Ren Hang: Desire and our freedom to express it
SHAUNE LAKIN examines the struggle for creative and sexual freedom in a conservative and controlled society through the lens of Chinese photographer, poet and provocateur, the late REN HANG.
I have loved the work of Chinese photographer Ren Hang for years, drawn to the weirdly brutal way it photographically packaged bodies and its slippery queerness.
Earlier this year, the National Gallery was able to acquire a selection of his photographs. We had been working with the artist and his Hong Kong dealer for about two years to acquire a selection of his work, before he tragically committed suicide at the age of 29 in February 2017. Some of the photographs arrived at the Gallery before he passed away, and others — printed by him in 2013 for an exhibition in Hong Kong — were sent to us after his death, and so it feels our collection will retain a strong connection to the life and death of this highly influential Chinese artist.
Ren Hang was the most significant member of a generation of young Chinese photographers whose work developed in the context of China’s recent economic and cultural liberalisation. He had a substantial international profile, not only for exhibitions — around 20 solo and 70 curated group exhibitions while he was alive — but also for his work as a fashion photographer. At the time of his death, he was the subject of two large museum shows in Europe, which coincided with a major Taschen monograph that provides a brilliant account of his highly rigorous practice.
His pictures involve tightly choreographed, often formal arrangements of naked bodies in landscapes and domestic environments. Aside from photographs of his mother, Ren Hang’s subjects were always young Chinese men and women who were usually friends of the artist. They assume enigmatic poses that were often — and controversially in China — sexually explicit, although they were hardly erotic. The bodies of men and women were treated the same way, and his depiction of sexuality was always highly formal — tightly controlled; slightly airless; almost completely still.
Rather than being erotic, the photographs were, more often than not, about the ways that photography treats eroticism and sexuality as subjects. Photographs that engage with fetish objects — hair, gloves, flowers, feet — don’t really seem to ‘do the job’. In one of my favourite pictures among those we acquired, Hang’s partner Huang Jiaqi holds a woman’s long hair in his mouth, in an image that appears to suggest an act of hair fetishism, but it seems completely devoid of any pleasure or excitement.
Ren Hang disavowed any symbolism or critical commentary in his work, saying that, ‘what-you-saw-was-what-you-saw’. But it’s clear that even by implication, allusion and commentary is there.
For example, the suggestion of social freedom and sexual empowerment in his pictures is often undershot with indications of anxiety or constraint. Bodies twist and contort in some remarkable ways, creating images of bodies folding together we haven’t seen in photography since the great work of the Japanese avant-garde photographer Eikoh Hosoe, whose work was clearly influential for Ren.

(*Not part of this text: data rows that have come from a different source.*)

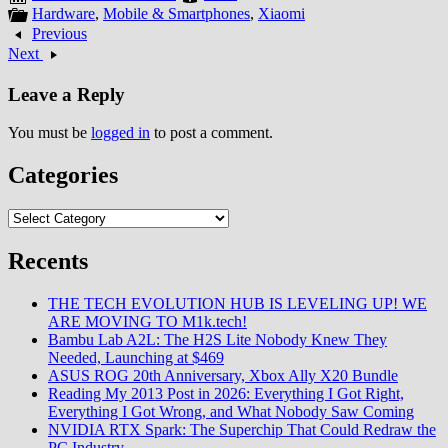
Hardware
,
Mobile & Smartphones
,
Xiaomi
Previous
Next
Leave a Reply
You must be
logged in
to post a comment.
Categories
Categories
Recents
THE TECH EVOLUTION HUB IS LEVELING UP! WE
ARE MOVING TO M1k.tech!
Bambu Lab A2L: The H2S Lite Nobody Knew They
Needed, Launching at $469
ASUS ROG 20th Anniversary, Xbox Ally X20 Bundle
Reading My 2013 Post in 2026: Everything I Got Right,
Everything I Got Wrong, and What Nobody Saw Coming
NVIDIA RTX Spark: The Superchip That Could Redraw the
PC Industry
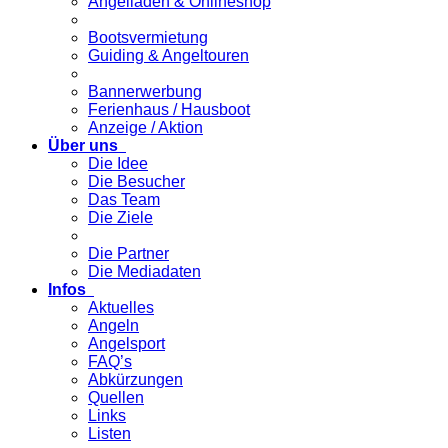
Angelladen & Onlineshop
Bootsvermietung
Guiding & Angeltouren
Bannerwerbung
Ferienhaus / Hausboot
Anzeige / Aktion
Über uns
Die Idee
Die Besucher
Das Team
Die Ziele
Die Partner
Die Mediadaten
Infos
Aktuelles
Angeln
Angelsport
FAQ’s
Abkürzungen
Quellen
Links
Listen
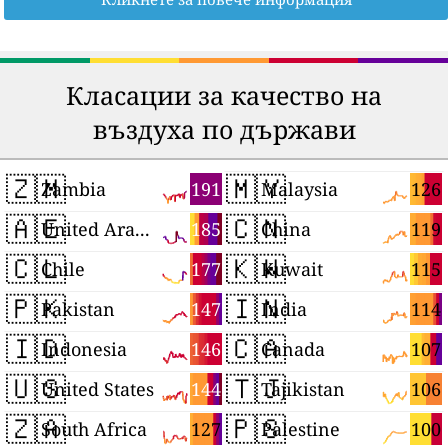
Класации за качество на
въздуха по държави
🇿🇲
🇲🇾
191
126
Zambia
Malaysia
🇦🇪
🇨🇳
185
119
United Arab Emirates
China
🇨🇱
🇰🇼
177
115
Chile
Kuwait
🇵🇰
🇮🇳
147
114
Pakistan
India
🇮🇩
🇨🇦
146
107
Indonesia
Canada
🇺🇸
🇹🇯
144
106
United States
Tajikistan
🇿🇦
🇵🇸
127
100
South Africa
Palestine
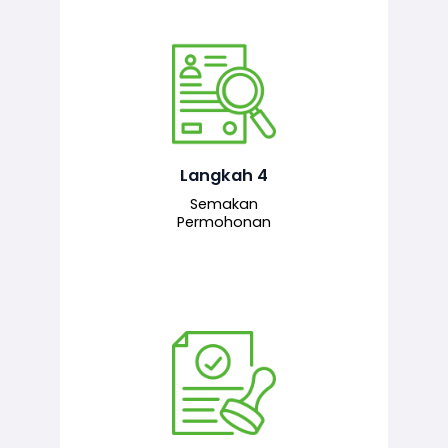
Pegawai penyemak menyemak
maklumat yang dikemukakan. Jika
semua maklumat adalah lengkap dan
tepat, permohonan akan dihantar
kepada pegawai pelulus untuk
Langkah 4
tindakan seterusnya.
Semakan
Permohonan
Pegawai pelulus menilai permohonan
dan memberi pengesahan serta
kelulusan akhir sekiranya semuanya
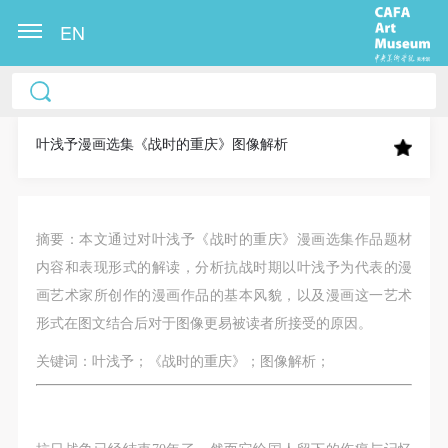
EN
中央美术学院美术馆出版授权协议书
中央美术学院美术馆出版授权协议书
中央美术学院美术馆出版授权协议书
本人完全同意《中央美术学院美术馆》（以下简
本人完全同意《中央美术学院美术馆》（以下简
本人完全同意《中央美术学院美术馆》（以下简
称“CAFAM”），愿意将本人参与中央美术学院美术馆
称“CAFAM”），愿意将本人参与中央美术学院美术馆
称“CAFAM”），愿意将本人参与中央美术学院美术馆
叶浅予漫画选集《战时的重庆》图像解析
公共教育部组织的公益性活动（包括美术馆会员活
公共教育部组织的公益性活动（包括美术馆会员活
公共教育部组织的公益性活动（包括美术馆会员活
动）的涉及本人的图像、照片、文字、著作、活动成
动）的涉及本人的图像、照片、文字、著作、活动成
动）的涉及本人的图像、照片、文字、著作、活动成
果（如参与工作坊创作的作品）提交中央美术学院用
果（如参与工作坊创作的作品）提交中央美术学院用
果（如参与工作坊创作的作品）提交中央美术学院用
摘要：本文通过对叶浅予《战时的重庆》漫画选集作品题材
作发表、出版。中央美术学院可以以电子、网络及其
作发表、出版。中央美术学院可以以电子、网络及其
作发表、出版。中央美术学院可以以电子、网络及其
内容和表现形式的解读，分析抗战时期以叶浅予为代表的漫
它数字媒体形式公开出版，并同意编入《中国知识资
它数字媒体形式公开出版，并同意编入《中国知识资
它数字媒体形式公开出版，并同意编入《中国知识资
画艺术家所创作的漫画作品的基本风貌，以及漫画这一艺术
源总库》《中央美术学院资料库》《中央美术学院美
源总库》《中央美术学院资料库》《中央美术学院美
源总库》《中央美术学院资料库》《中央美术学院美
形式在图文结合后对于图像更易被读者所接受的原因。
术馆资料库》等相关资料、文献、档案机构和平台，
术馆资料库》等相关资料、文献、档案机构和平台，
术馆资料库》等相关资料、文献、档案机构和平台，
关键词：叶浅予；《战时的重庆》；图像解析；
在中央美术学院中使用和在互联网上传播，同意按相
在中央美术学院中使用和在互联网上传播，同意按相
在中央美术学院中使用和在互联网上传播，同意按相
关“章程”规定享受相关权益。
关“章程”规定享受相关权益。
关“章程”规定享受相关权益。
中央美术学院美术馆活动安全免责协议书
中央美术学院美术馆活动安全免责协议书
中央美术学院美术馆活动安全免责协议书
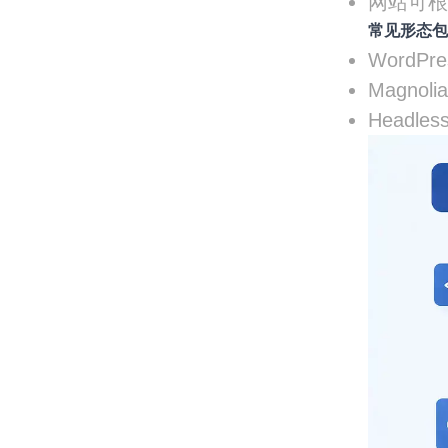
网站可
常见形态
WordPr
Magno
Headl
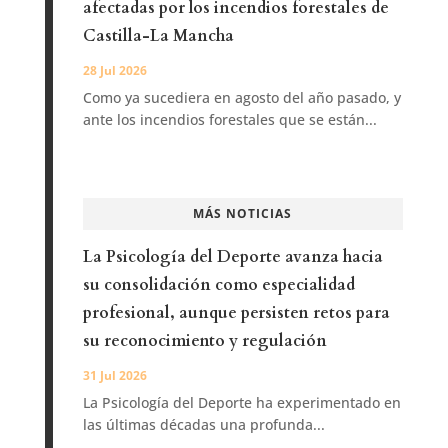
afectadas por los incendios forestales de
Castilla-La Mancha
28 Jul 2026
Como ya sucediera en agosto del año pasado, y
ante los incendios forestales que se están...
MÁS NOTICIAS
La Psicología del Deporte avanza hacia
su consolidación como especialidad
profesional, aunque persisten retos para
su reconocimiento y regulación
31 Jul 2026
La Psicología del Deporte ha experimentado en
las últimas décadas una profunda...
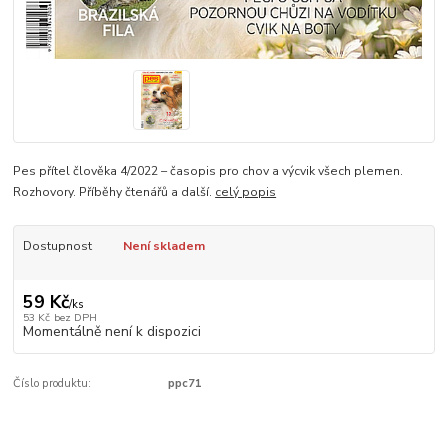
Pes přítel člověka 4/2022 – časopis pro chov a výcvik všech plemen.
Rozhovory. Příběhy čtenářů a další.
celý popis
Dostupnost
Není skladem
59 Kč
/
ks
53 Kč
bez DPH
Momentálně není k dispozici
Číslo produktu:
ppc71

But while these bodies often seem sexual — they’re often aroused — they seem unable to engage in sex. Friends and intimates — despite their naked, physical proximity — appear unable to relate to each other. Another of my favourite pictures among those we acquired for the national collection shows two naked, in-a-way entwined women on a bed, whose hands (with brightly painted nails) lock around their genitals like chastity belts. People, naked and apparently free in nature, are unable to commune with it. The sexual and social world produced through Ren Hang’s pictures is a profoundly constrained one.
And this is where the implicit commentary kicks in. The disarming tension between control and freedom that runs throughout Ren Hang’s pictures no doubt reflects their place of origin — modern China. Their frank depiction of sexuality, gender and intimacy reflects an uneasy place, one where queerness and the open depiction of sexuality remain the subject of tremendous, punitive social and political regulation.
But it’s too easy to think that the world of restricted, limited or constrained sexual and social life suggested in Ren Hang’s pictures is reflective only of modern China. Australians recently experienced a very contentious same-sex marriage debate that was divisive and personally very challenging for many of us. In fact, the same-sex marriage debate and vote (which resulted in an overwhelming support for the legalisation of same-sex marriage) showed that constraints still exist here in Australia for those of us seeking sexual and social equality. For many Australians, there remains a disjunct between our desire and our freedom to express it. This is precisely what I see in Ren Hang’s photographs.